# For those that can't quite get it into the toilet



## mark handler (May 12, 2015)

For those that can't quite get it into the toilet







I like the grab bar...


----------



## FM William Burns (May 12, 2015)

Don't wear sandals


----------



## MASSDRIVER (May 12, 2015)

Tripping hazard.

Brent.


----------



## jdfruit (May 12, 2015)

Handler

Your photo stock must be enormous,

Thanks for another odd/unusual pic


----------



## mark handler (May 12, 2015)

Also not accessible


----------



## Wayne (May 12, 2015)

Do they have ADA type laws in Japan?


----------



## MASSDRIVER (May 12, 2015)

Finally a urinal where I don't dip the tip.

Brent.


----------



## mark handler (May 12, 2015)

Wayne said:
			
		

> Do they have ADA type laws in Japan?


Japan does have accessibility laws that mandate new construction projects include provisions for persons with disabilities, No so for older buildings.


----------



## JPohling (May 12, 2015)

What diameter hole would be specified in the wheelchair seat to allow this to work nicely as a dump station?   Back er in and let er go.


----------



## Wayne (May 12, 2015)

What's not true?
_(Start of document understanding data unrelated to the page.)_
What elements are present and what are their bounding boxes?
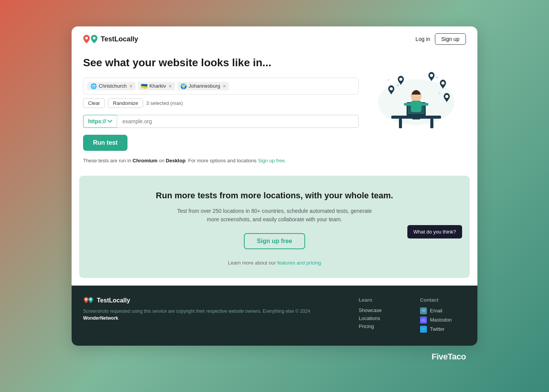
twitter-icon: 🐦 bbox=[420, 326, 427, 333]
cta-title: Run more tests from more locations, with… bbox=[91, 190, 458, 201]
svg-point-24 bbox=[90, 298, 92, 300]
logo-text: TestLocally bbox=[101, 35, 138, 43]
location-name-christchurch: Christchurch bbox=[99, 83, 127, 89]
test-note: These tests are run in Chromium on Deskt… bbox=[83, 157, 359, 165]
svg-point-0 bbox=[85, 37, 88, 39]
svg-point-17 bbox=[390, 87, 393, 90]
footer-link-showcase[interactable]: Showcase bbox=[359, 307, 405, 313]
svg-rect-4 bbox=[399, 119, 402, 128]
test-note-middle: on bbox=[157, 158, 166, 163]
location-tag-christchurch: 🌐 Christchurch × bbox=[87, 82, 136, 90]
left-section: See what your website looks like in... 🌐… bbox=[83, 56, 359, 164]
contact-mastodon-label: Mastodon bbox=[430, 317, 452, 323]
footer-contact-email[interactable]: ✉ Email bbox=[420, 307, 466, 314]
cta-signup-button[interactable]: Sign up free bbox=[244, 233, 305, 249]
location-name-johannesburg: Johannesburg bbox=[189, 83, 220, 89]
main-content: See what your website looks like in... 🌐… bbox=[72, 49, 477, 176]
svg-rect-9 bbox=[412, 118, 420, 119]
tag-actions: Clear Randomize 3 selected (max) bbox=[83, 98, 359, 108]
footer-contact-title: Contact bbox=[420, 297, 466, 303]
contact-email-label: Email bbox=[430, 308, 443, 314]
footer-copyright: Screenshots requested using this service… bbox=[83, 308, 343, 322]
flag-kharkiv: 🇺🇦 bbox=[141, 83, 147, 89]
footer-contact-mastodon[interactable]: m Mastodon bbox=[420, 317, 466, 323]
fivetaco-bar: FiveTaco bbox=[72, 346, 477, 366]
run-test-button[interactable]: Run test bbox=[83, 135, 127, 151]
protocol-label: https:// bbox=[88, 118, 106, 124]
url-row: https:// bbox=[83, 115, 359, 128]
logo: TestLocally bbox=[83, 35, 138, 43]
footer-learn-title: Learn bbox=[359, 297, 405, 303]
fivetaco-logo: FiveTaco bbox=[431, 352, 466, 361]
clear-button[interactable]: Clear bbox=[83, 98, 105, 108]
footer-logo-icon bbox=[83, 297, 94, 304]
svg-rect-5 bbox=[430, 119, 433, 128]
logo-pin-left bbox=[83, 35, 90, 43]
svg-text:+: + bbox=[387, 78, 390, 82]
svg-point-16 bbox=[441, 82, 444, 85]
cta-description: Test from over 250 locations in 80+ coun… bbox=[175, 207, 374, 224]
mastodon-icon: m bbox=[420, 317, 427, 323]
cta-learn: Learn more about our features and pricin… bbox=[228, 260, 321, 266]
logo-icons bbox=[83, 35, 98, 43]
svg-rect-12 bbox=[404, 103, 412, 106]
email-icon: ✉ bbox=[420, 307, 427, 314]
footer-contact-column: Contact ✉ Email m Mastodon 🐦 Twitter bbox=[420, 297, 466, 335]
url-input[interactable] bbox=[117, 115, 359, 128]
logo-pin-right bbox=[91, 35, 98, 43]
remove-christchurch[interactable]: × bbox=[129, 83, 132, 89]
location-tag-kharkiv: 🇺🇦 Kharkiv × bbox=[138, 82, 175, 90]
svg-text:+: + bbox=[438, 91, 441, 95]
svg-point-1 bbox=[93, 37, 96, 39]
remove-johannesburg[interactable]: × bbox=[223, 83, 226, 89]
svg-point-15 bbox=[430, 74, 433, 77]
flag-christchurch: 🌐 bbox=[90, 83, 97, 89]
footer-left: TestLocally Screenshots requested using … bbox=[83, 297, 343, 322]
randomize-button[interactable]: Randomize bbox=[108, 98, 143, 108]
illustration: + + + + bbox=[366, 56, 466, 137]
contact-twitter-label: Twitter bbox=[430, 326, 444, 332]
footer-link-locations[interactable]: Locations bbox=[359, 315, 405, 321]
footer-copy-suffix: . bbox=[118, 315, 119, 321]
test-note-prefix: These tests are run in bbox=[83, 158, 132, 163]
footer-logo-text: TestLocally bbox=[97, 297, 130, 304]
footer-contact-twitter[interactable]: 🐦 Twitter bbox=[420, 326, 466, 333]
test-note-suffix: . For more options and locations bbox=[185, 158, 258, 163]
hero-title: See what your website looks like in... bbox=[83, 56, 359, 69]
selected-count: 3 selected (max) bbox=[146, 100, 183, 106]
footer-link-pricing[interactable]: Pricing bbox=[359, 323, 405, 329]
flag-johannesburg: 🌍 bbox=[180, 83, 187, 89]
protocol-select[interactable]: https:// bbox=[83, 115, 117, 128]
login-button[interactable]: Log in bbox=[415, 36, 430, 42]
svg-text:+: + bbox=[435, 74, 438, 80]
footer-learn-column: Learn Showcase Locations Pricing bbox=[359, 297, 405, 332]
svg-rect-13 bbox=[421, 103, 428, 106]
signup-free-link[interactable]: Sign up free bbox=[258, 158, 285, 163]
features-pricing-link[interactable]: features and pricing bbox=[277, 260, 321, 266]
header-auth: Log in Sign up bbox=[415, 33, 466, 45]
footer-logo: TestLocally bbox=[83, 297, 343, 304]
test-note-link-suffix: . bbox=[285, 158, 286, 163]
svg-text:+: + bbox=[396, 82, 399, 88]
remove-kharkiv[interactable]: × bbox=[169, 83, 172, 89]
header: TestLocally Log in Sign up bbox=[72, 26, 477, 49]
test-note-browser: Chromium bbox=[132, 158, 157, 163]
footer: TestLocally Screenshots requested using … bbox=[72, 286, 477, 346]
footer-copy-prefix: Screenshots requested using this service… bbox=[83, 309, 310, 314]
svg-point-14 bbox=[399, 78, 402, 81]
svg-rect-11 bbox=[411, 101, 422, 112]
svg-rect-8 bbox=[414, 116, 418, 118]
location-tag-johannesburg: 🌍 Johannesburg × bbox=[177, 82, 229, 90]
wonder-network-link[interactable]: WonderNetwork bbox=[83, 315, 118, 321]
feedback-button[interactable]: What do you think? bbox=[407, 225, 462, 238]
svg-point-18 bbox=[445, 95, 448, 98]
hero-illustration: + + + + bbox=[370, 56, 462, 137]
cta-learn-prefix: Learn more about our bbox=[228, 260, 278, 266]
chevron-down-icon bbox=[108, 119, 112, 124]
signup-button[interactable]: Sign up bbox=[435, 33, 466, 45]
location-name-kharkiv: Kharkiv bbox=[149, 83, 166, 89]
location-input-container[interactable]: 🌐 Christchurch × 🇺🇦 Kharkiv × 🌍 Johannes… bbox=[83, 78, 359, 95]
test-note-device: Desktop bbox=[166, 158, 185, 163]
svg-point-23 bbox=[85, 298, 87, 300]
I'm confused because I only asked a question.


----------



## mark handler (May 12, 2015)

Wayne said:
			
		

> What's not true? I'm confused because I only asked a question.


Sorry misread it. yes they do


----------



## pwood (May 16, 2015)

MASSDRIVER said:
			
		

> Finally a urinal where I don't dip the tip. Brent.


judging from your wearing your dress portfolio I can,t see where that is a problem!:mrgreen:


----------



## MASSDRIVER (May 16, 2015)

pwood said:
			
		

> judging from your wearing your dress portfolio I can,t see where that is a problem!:mrgreen:


It's not a miniskirt.  

Brent.


----------